Andai al corso di arrampicata che, fortunatamente, non ebbe la fine tragica del sogno. Blaine era stato davvero gentile con me e mi ero divertito, così mi dissi “Perché no?”. Dopo qualche settimana, con tutto il coraggio che avevo, gli chiesi se gli andava di bere un caffè insieme, qualche volta. Quello che non mi sarei mai aspettato è che quella proposta, avanzata con un timido sorriso, si trasformasse in una sorta di abitudine; Blaine ed io ci incontravamo per bere qualcosa insieme prima di ogni lezione e, dopo qualche tempo, cominciammo ad uscire anche in altre occasioni. Ci raccontammo delle strane vicende che ci portarono a New York e, dopo un mese esatto dal nostro primo incontro, quella volta in cui lui mi diede quel volantino, riuscii ad aprirmi completamente, raccontandogli di tutto ciò che avevo subito al liceo solo perché amavo chi era come me, perché amavo in modo sbagliato, a detta degli altri. Mi sentivo completamente vulnerabile ma avevo deciso che ormai era giunto il momento di essere sincero con lui in tutto e per tutto. Lui, come al solito, mi sorrise e, con mia totale sorpresa, mi disse di essere come me e mi raccontò di tutto ciò che aveva passato. Disse di essere riuscito a sopportare tutto quello perché sapeva che un giorno avrebbe incontrato una persona che l'avrebbe fatto sentitre giusto, finalmente, e doveva lottare per poterla incontrare. Quella sera io e Blaine parlammo fino a notte tarda e ci baciammo per la prima volta.

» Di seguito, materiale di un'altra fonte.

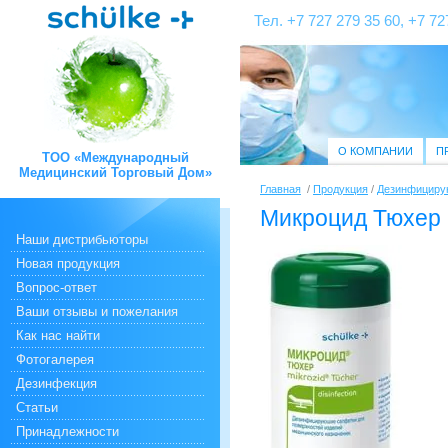
Тел. +7 727 279 35 60, +7 72
О КОМПАНИИ
П
ТОО «Международный
Медицинский Торговый Дом»
Главная
/
Продукция
/
Дезинфициру
Микроцид Тюхер
Наши дистрибьюторы
Новая продукция
Вопрос-ответ
Ваши отзывы и пожелания
Как нас найти
Фотогалерея
Дезинфекция
Статьи
Принадлежности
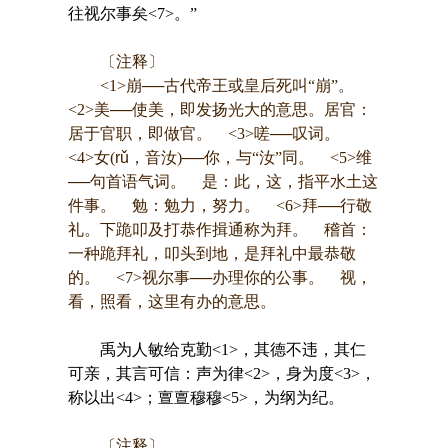
往视尔事矣<7>。”
〔注释〕
<1>崩──古代帝王或皇后死叫“崩”。
<2>美──使美，即发扬光大的意思。居官：
居于官职，即做官。 <3>嗟──叹词。
<4>女(
rǔ
，音汝)──你，与“汝”同。 <5>维
──句首语气词。 是：此，这，指平水土这
件事。 勉：勉力，努力。 <6>拜──行敬
礼。下跪叩及打恭作揖通称为拜。 稽首：
一种跪拜礼，叩头到地，是拜礼中最恭敬
的。 <7>视尔事──办理你的公事。 视，
看，照看，这里有办的意思。
禹为人敏给克勤<1>，其德不违，其仁
可亲，其言可信：声为律<2>，身为度<3>，
称以出<4>；亶亶穆穆<5>，为纲为纪。
〔注释〕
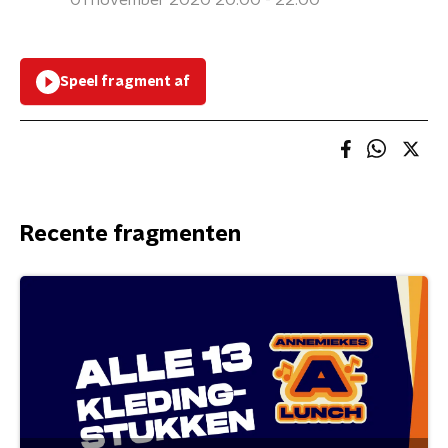
01 november 2020 20:00 - 22:00
Speel fragment af
Recente fragmenten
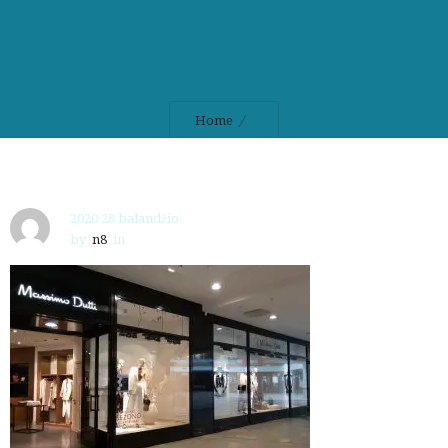
Home
2020 28 balandžio
by
n8
in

Siamo fidanzati da un anno, ormai. Non so dire se durerà per sempre; siamo giovani, accadranno ancora tante cose. Posso solo dire di aver capito cosa intende la gente quando parla di felicità.
Nelle settimane successive alle prime lezioni di arrampicata, mi interrogai a lungo. Cercai di ricordare ogni dettaglio di quel sogno, ogni piccola cosa che potesse farmi capire cosa diavolo mi stava succedendo. Quando, poi, scoprii che Blaine Anderson non era altro che l'anagramma di Daniel Sonnebar diedi completamente di matto.

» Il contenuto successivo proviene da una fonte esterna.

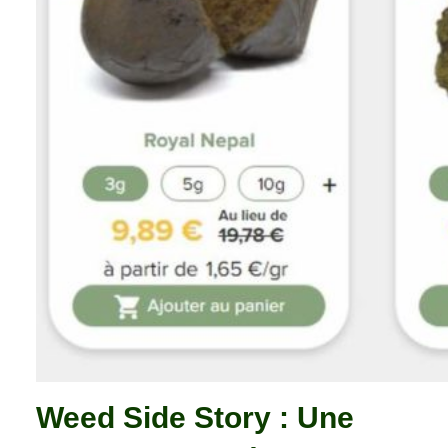
Weed Side Story : Une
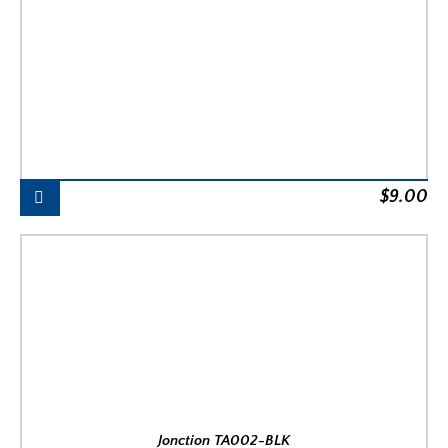
$
9.00
Jonction TA002-BLK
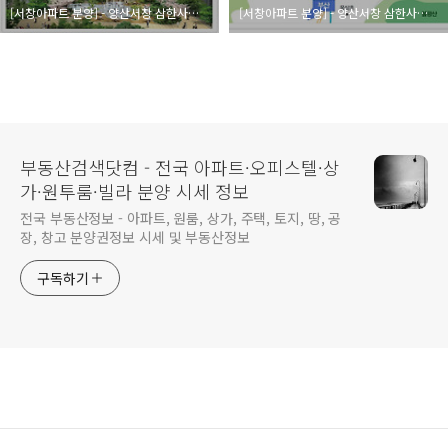
[서창아파트 분양] - 양산서창 삼한사랑채아파트 단지환경 : 지상에 차가 없는 아파트
[서창아파트 분양] - 양산서창 삼한사랑채아파트 우수한 입지 환경
부동산검색닷컴 - 전국 아파트·오피스텔·상
가·원투룸·빌라 분양 시세 정보
전국 부동산정보 - 아파트, 원룸, 상가, 주택, 토지, 땅, 공
장, 창고 분양권정보 시세 및 부동산정보
구독하기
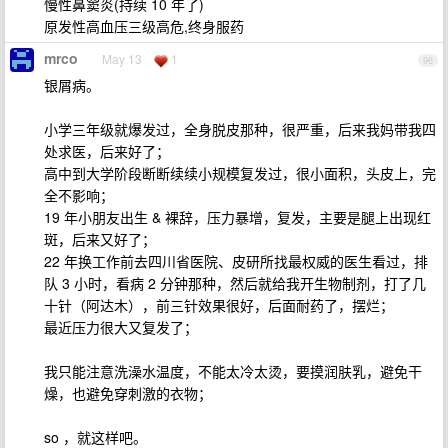
慢性鼻窦炎(持续 10 年了)
原发性高血压三级高危,终身服药
mrco
May 13
1
96
银屑病。
小学三年级就爆发过，全身脱皮那种，很严重，后来我妈带我四
处求医，后来好了；
高中到大学阶段断断续续小规模复发过，很小面积，头皮上，完
全不影响；
19 年小朋友出生 & 裸辞，压力暴增，复发，主要是腿上出现红
斑，后来又好了；
22 年换工作前去四川省医院、皮研所找最权威的医生看过，排
队 3 小时，看病 2 分钟那种，然后就给我开生物制剂，打了几
十针（阿达木），前三针效果很好，后面耐药了，摆烂；
最近压力很大又复发了；
我只能注意洗澡水温度，不能太冷太烫，要摸润肤乳，避免干
燥，也避免穿刺激的衣物；
so ，就这样吧。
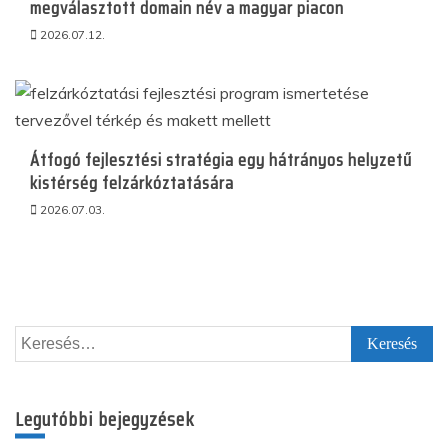
megválasztott domain név a magyar piacon
2026.07.12.
Átfogó fejlesztési stratégia egy hátrányos helyzetű
kistérség felzárkóztatására
2026.07.03.
Keresés:
Legutóbbi bejegyzések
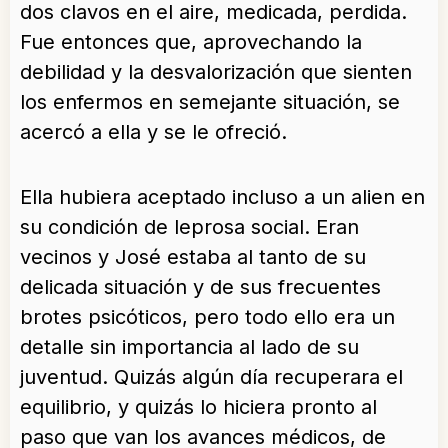
dos clavos en el aire, medicada, perdida.
Fue entonces que, aprovechando la
debilidad y la desvalorización que sienten
los enfermos en semejante situación, se
acercó a ella y se le ofreció.
Ella hubiera aceptado incluso a un alien en
su condición de leprosa social. Eran
vecinos y José estaba al tanto de su
delicada situación y de sus frecuentes
brotes psicóticos, pero todo ello era un
detalle sin importancia al lado de su
juventud. Quizás algún día recuperara el
equilibrio, y quizás lo hiciera pronto al
paso que van los avances médicos, de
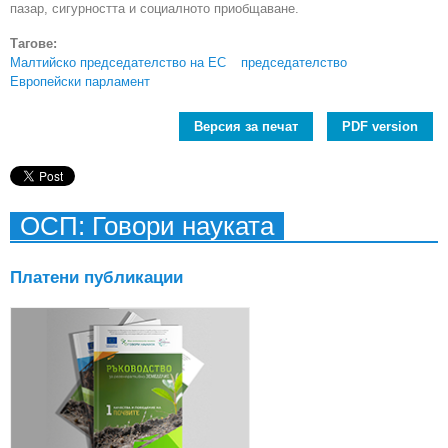
пазар, сигурността и социалното приобщаване.
Тагове:
Малтийско председателство на ЕС
председателство
Европейски парламент
Версия за печат
PDF version
ОСП: Говори науката
Платени публикации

Le coincidenze esistono? Sto per caso vivendo un sogno e sono destinato a svegliarmi tra poco? Ormai ho smesso di interrogarmi. Avrei potuto buttare via quel volantino subito dopo aver girato l'angolo, avrei potuto leggerlo ma non partecipare al corso, e chissà quante altre varianti ci sarebbero potute essere. Ma io ho scelto di non ignorare quei “segnali” che mi erano arrivati ed eccomi qui. Ho trovato la mia felicità.